> **Task prompt**: Using the records that follow, tally the lines containing the word "Burnout" and state only the count.

> **Stored items from a collection**:
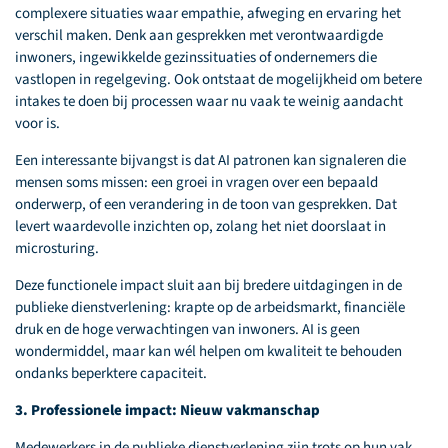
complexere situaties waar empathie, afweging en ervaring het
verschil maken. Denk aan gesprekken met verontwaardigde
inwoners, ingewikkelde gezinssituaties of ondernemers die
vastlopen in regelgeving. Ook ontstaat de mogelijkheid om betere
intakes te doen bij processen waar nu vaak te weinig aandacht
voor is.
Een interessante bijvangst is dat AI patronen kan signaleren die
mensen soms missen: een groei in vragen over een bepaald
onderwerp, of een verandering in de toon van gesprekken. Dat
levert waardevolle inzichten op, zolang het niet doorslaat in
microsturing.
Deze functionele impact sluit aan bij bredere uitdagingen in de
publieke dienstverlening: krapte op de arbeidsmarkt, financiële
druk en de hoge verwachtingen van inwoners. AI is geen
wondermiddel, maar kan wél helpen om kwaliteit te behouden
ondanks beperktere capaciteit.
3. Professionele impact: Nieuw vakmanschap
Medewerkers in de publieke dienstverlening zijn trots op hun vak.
---
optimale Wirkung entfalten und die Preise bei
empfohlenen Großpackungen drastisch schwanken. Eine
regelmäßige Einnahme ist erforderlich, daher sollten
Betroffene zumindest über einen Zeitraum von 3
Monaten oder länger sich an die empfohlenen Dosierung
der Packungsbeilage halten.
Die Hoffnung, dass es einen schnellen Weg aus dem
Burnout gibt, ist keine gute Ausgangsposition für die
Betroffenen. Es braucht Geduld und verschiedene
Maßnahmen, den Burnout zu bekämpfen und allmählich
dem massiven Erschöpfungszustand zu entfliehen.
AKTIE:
--
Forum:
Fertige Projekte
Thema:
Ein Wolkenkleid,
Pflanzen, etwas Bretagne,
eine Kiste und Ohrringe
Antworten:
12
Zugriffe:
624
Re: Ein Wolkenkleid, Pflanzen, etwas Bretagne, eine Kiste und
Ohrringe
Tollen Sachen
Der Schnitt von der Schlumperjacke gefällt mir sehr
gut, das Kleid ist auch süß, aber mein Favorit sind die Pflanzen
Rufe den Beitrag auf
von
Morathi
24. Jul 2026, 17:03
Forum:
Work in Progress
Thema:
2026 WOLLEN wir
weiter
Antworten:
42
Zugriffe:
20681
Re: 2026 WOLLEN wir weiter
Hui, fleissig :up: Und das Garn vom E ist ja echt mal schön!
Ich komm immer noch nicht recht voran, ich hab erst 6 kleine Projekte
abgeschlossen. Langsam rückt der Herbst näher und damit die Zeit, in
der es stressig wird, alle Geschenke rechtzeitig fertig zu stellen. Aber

> **Response to the task**: 2